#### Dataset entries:
+---+

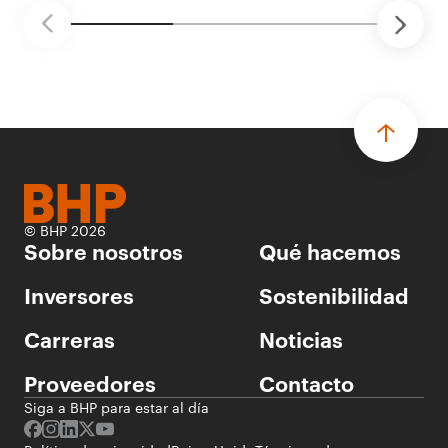
© BHP 2026
Sobre nosotros
Qué hacemos
Inversores
Sostenibilidad
Carreras
Noticias
Proveedores
Contacto
Siga a BHP para estar al día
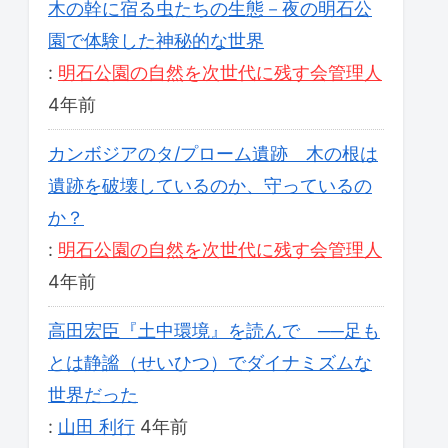
木の幹に宿る虫たちの生態－夜の明石公
園で体験した神秘的な世界
:
明石公園の自然を次世代に残す会管理人
4年前
カンボジアのタ/プローム遺跡 木の根は
遺跡を破壊しているのか、守っているの
か？
:
明石公園の自然を次世代に残す会管理人
4年前
高田宏臣『土中環境』を読んで ──足も
とは静謐（せいひつ）でダイナミズムな
世界だった
:
山田 利行
4年前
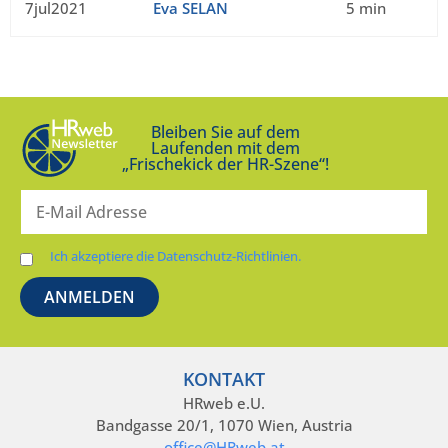
7jul2021
Eva SELAN
5 min
Bleiben Sie auf dem
Laufenden mit dem
„Frischekick der HR-Szene“!
Ich akzeptiere die Datenschutz-Richtlinien.
KONTAKT
HRweb e.U.
Bandgasse 20/1, 1070 Wien, Austria
office@HRweb.at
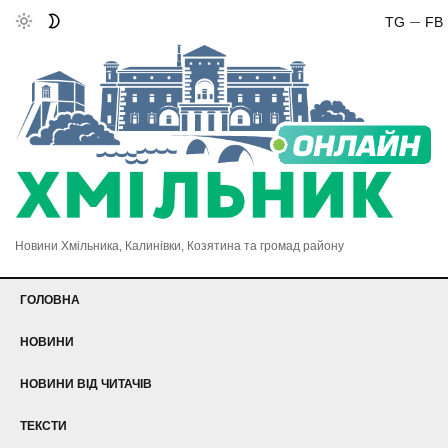
TG
FB
Новини Хмільника, Калинівки, Козятина та громад району
ГОЛОВНА
НОВИНИ
НОВИНИ ВІД ЧИТАЧІВ
ТЕКСТИ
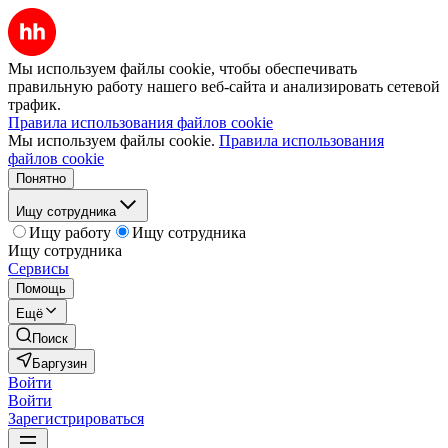
Мы используем файлы cookie, чтобы обеспечивать
правильную работу нашего веб-сайта и анализировать сетевой
трафик.
Правила использования файлов cookie
Мы используем файлы cookie.
Правила использования
файлов cookie
Понятно
Ищу сотрудника
Ищу работу
Ищу сотрудника
Ищу сотрудника
Сервисы
Помощь
Ещё
Поиск
Баргузин
Войти
Войти
Зарегистрироваться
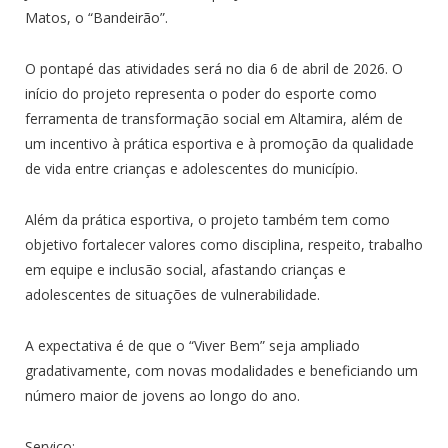
Matos, o “Bandeirão”.
O pontapé das atividades será no dia 6 de abril de 2026. O
início do projeto representa o poder do esporte como
ferramenta de transformação social em Altamira, além de
um incentivo à prática esportiva e à promoção da qualidade
de vida entre crianças e adolescentes do município.
Além da prática esportiva, o projeto também tem como
objetivo fortalecer valores como disciplina, respeito, trabalho
em equipe e inclusão social, afastando crianças e
adolescentes de situações de vulnerabilidade.
A expectativa é de que o “Viver Bem” seja ampliado
gradativamente, com novas modalidades e beneficiando um
número maior de jovens ao longo do ano.
Serviço
:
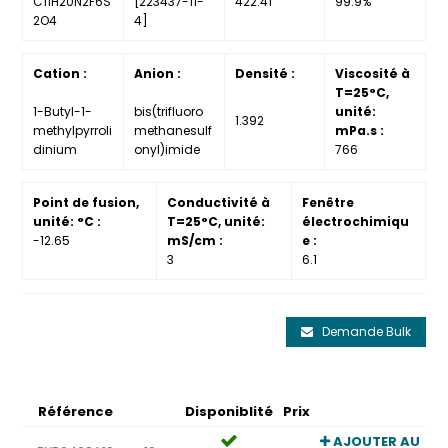
C11H20N2F6S
[223437-11-
422.41
99.9%
2O4
4]
Cation :
Anion :
Densité :
Viscosité à
T=25°C,
1-Butyl-1-
bis(trifluoro
unité:
1.392
methylpyrroli
methanesulf
mPa.s :
dinium
onyl)imide
766
Point de fusion,
Conductivité à
Fenêtre
unité: °C :
T=25°C, unité:
électrochimiqu
-12.65
mS/cm :
e :
3
6.1
Demande Bulk
Référence
Disponiblité
Prix
AJOUTER AU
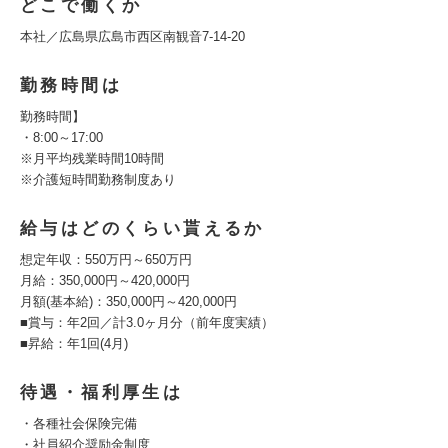
どこで働くか
本社／広島県広島市西区南観音7-14-20
勤務時間は
勤務時間】
・8:00～17:00
※月平均残業時間10時間
※介護短時間勤務制度あり
給与はどのくらい貰えるか
想定年収：550万円～650万円
月給：350,000円～420,000円
月額(基本給)：350,000円～420,000円
■賞与：年2回／計3.0ヶ月分（前年度実績）
■昇給：年1回(4月)
待遇・福利厚生は
・各種社会保険完備
・社員紹介奨励金制度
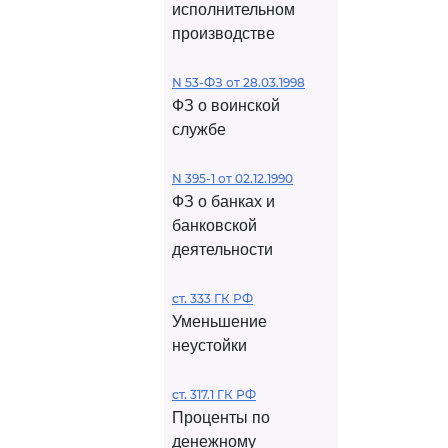
исполнительном
производстве
N 53-ФЗ от 28.03.1998
ФЗ о воинской
службе
N 395-1 от 02.12.1990
ФЗ о банках и
банковской
деятельности
ст. 333 ГК РФ
Уменьшение
неустойки
ст. 317.1 ГК РФ
Проценты по
денежному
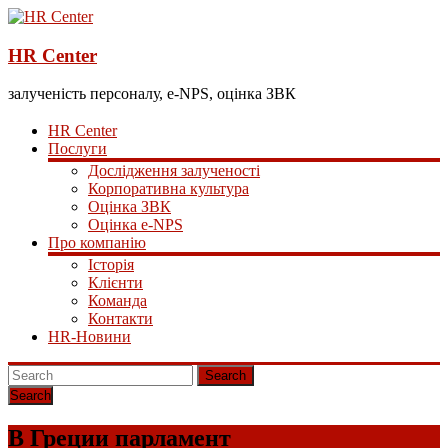
HR Center
залученість персоналу, e-NPS, оцінка ЗВК
HR Center
Послуги
Дослідження залученості
Корпоративна культура
Оцінка ЗВК
Оцінка e-NPS
Про компанію
Історія
Клієнти
Команда
Контакти
HR-Новини
Search
В Греции парламент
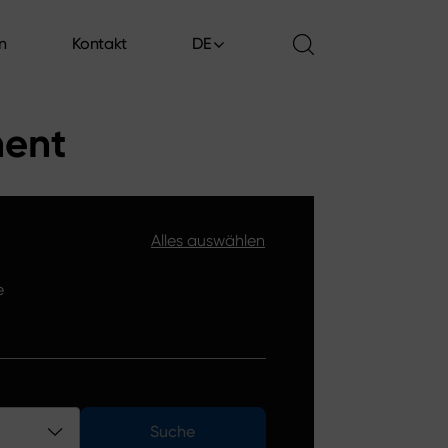
en
Kontakt
DE
en
Kontakt
ment
Alles auswählen
e
Suche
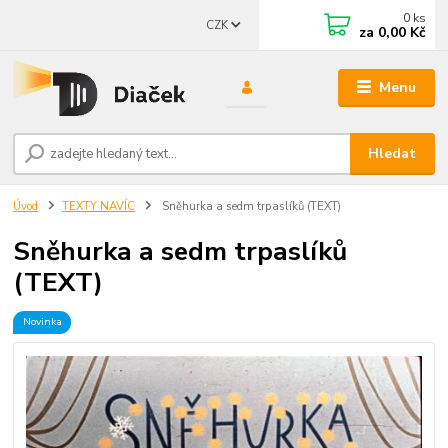
0
ks
CZK
za
0,00 Kč
Menu
Hledat
Úvod
TEXTY NAVÍC
Sněhurka a sedm trpaslíků (TEXT)
Sněhurka a sedm trpaslíků
(TEXT)
Novinka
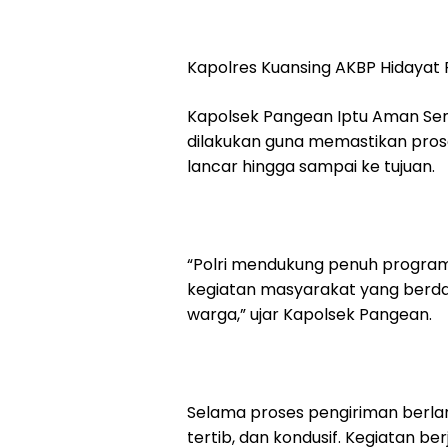
Kapolres Kuansing AKBP Hidayat Per
Kapolsek Pangean Iptu Aman Se
dilakukan guna memastikan proses
lancar hingga sampai ke tujuan.
“Polri mendukung penuh progra
kegiatan masyarakat yang berda
warga,” ujar Kapolsek Pangean.
Selama proses pengiriman berla
tertib, dan kondusif. Kegiatan b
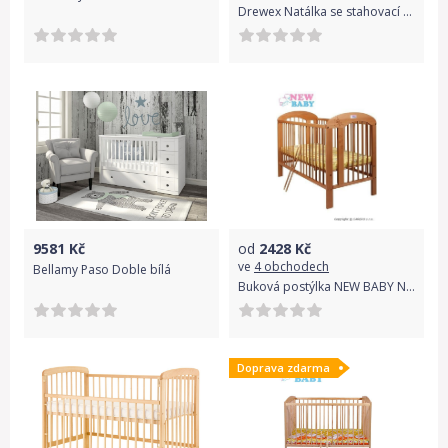
Drewex Natálka se stahovací bočnicí krémová
9581
Kč
od
2428
Kč
ve
4 obchodech
Bellamy Paso Doble bílá
Buková postýlka NEW BABY Natalie - přírodní
Doprava zdarma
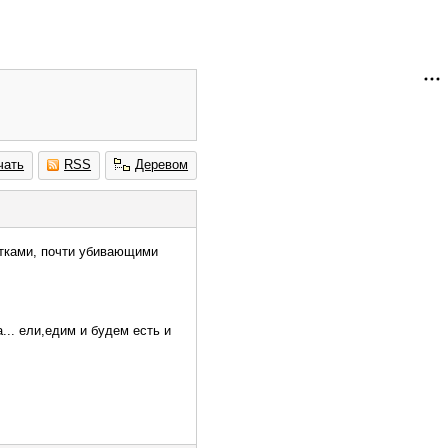
чать
RSS
Деревом
атками, почти убивающими
а... ели,едим и будем есть и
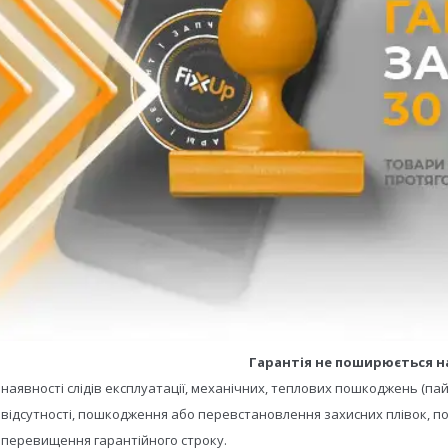
Гарантія не поширюється н
- наявності слідів експлуатації, механічних, теплових пошкоджень (пай
- відсутності, пошкодження або перевстановлення захисних плівок, по
- перевищення гарантійного строку.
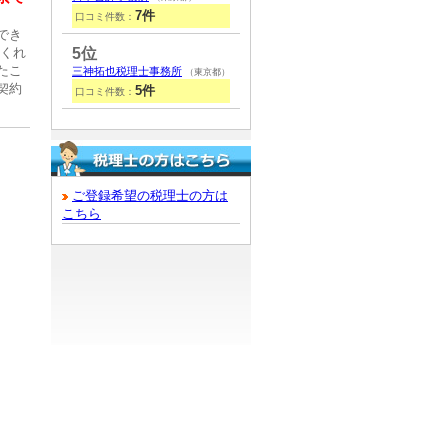
7件
口コミ件数：
でき
てくれ
5位
たこ
三神拓也税理士事務所
（東京都）
契約
5件
口コミ件数：
ご登録希望の税理士の方は
こちら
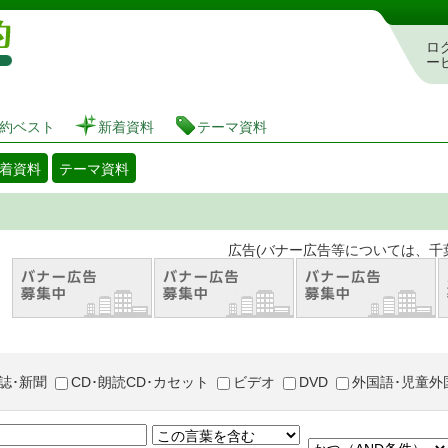
図書館 蔵書検索・予約システム
ロ
ー
約ベスト
新着資料
テーマ資料
着資料
テーマ資料
。 広告(バナー広告等については、千葉市が推奨
誌･新聞
CD･朗読CD･カセット
ビデオ
DVD
外国語･児童外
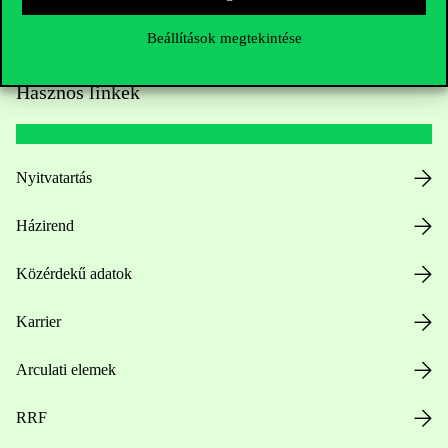
Beállítások megtekintése
Hasznos linkek
Nyitvatartás
Házirend
Közérdekű adatok
Karrier
Arculati elemek
RRF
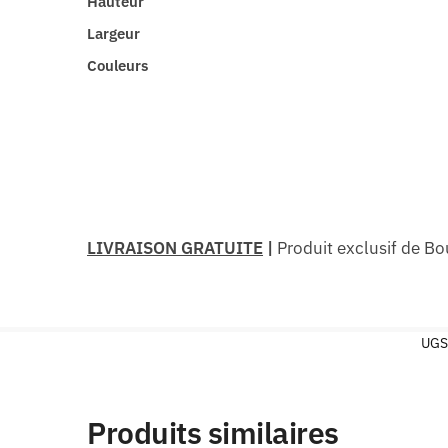
Hauteur
Largeur
Couleurs
LIVRAISON GRATUITE
|
Produit exclusif de Bo
UGS
Produits similaires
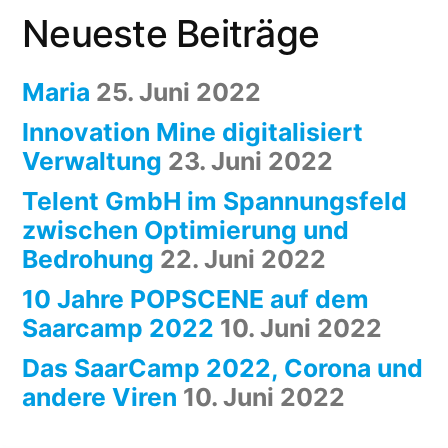
Neueste Beiträge
Maria
25. Juni 2022
Innovation Mine digitalisiert
Verwaltung
23. Juni 2022
Telent GmbH im Spannungsfeld
zwischen Optimierung und
Bedrohung
22. Juni 2022
10 Jahre POPSCENE auf dem
Saarcamp 2022
10. Juni 2022
Das SaarCamp 2022, Corona und
andere Viren
10. Juni 2022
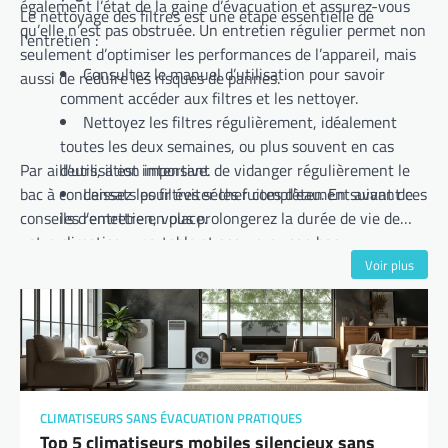
également l’état de la gaine d’évacuation et assurez-vous
Le nettoyage des filtres est une étape essentielle de
qu’elle n’est pas obstruée. Un entretien régulier permet non
l’entretien :
seulement d’optimiser les performances de l’appareil, mais
Consultez le manuel d’utilisation pour savoir
aussi de réduire les risques de pannes.
comment accéder aux filtres et les nettoyer.
Nettoyez les filtres régulièrement, idéalement
toutes les deux semaines, ou plus souvent en cas
Par ailleurs, il est important de vidanger régulièrement le
d’utilisation intensive.
bac à condensats pour éviter les fuites d’eau. En suivant ces
Laissez les filtres sécher complètement avant de
conseils d’entretien, vous prolongerez la durée de vie de
les remettre en place.
votre climatiseur portable et assurerez son bon
fonctionnement.
Voir plus
CLIMATISEURS SANS ÉVACUATION PRATIQUES
Top 5 climatiseurs mobiles silencieux sans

+---+

#### Work item:
Scan the data for lines containing "entretien" and copy all of them.

#### Written response:
qu’elle n’est pas obstruée. Un entretien régulier permet non
l’entretien :
conseils d’entretien, vous prolongerez la durée de vie de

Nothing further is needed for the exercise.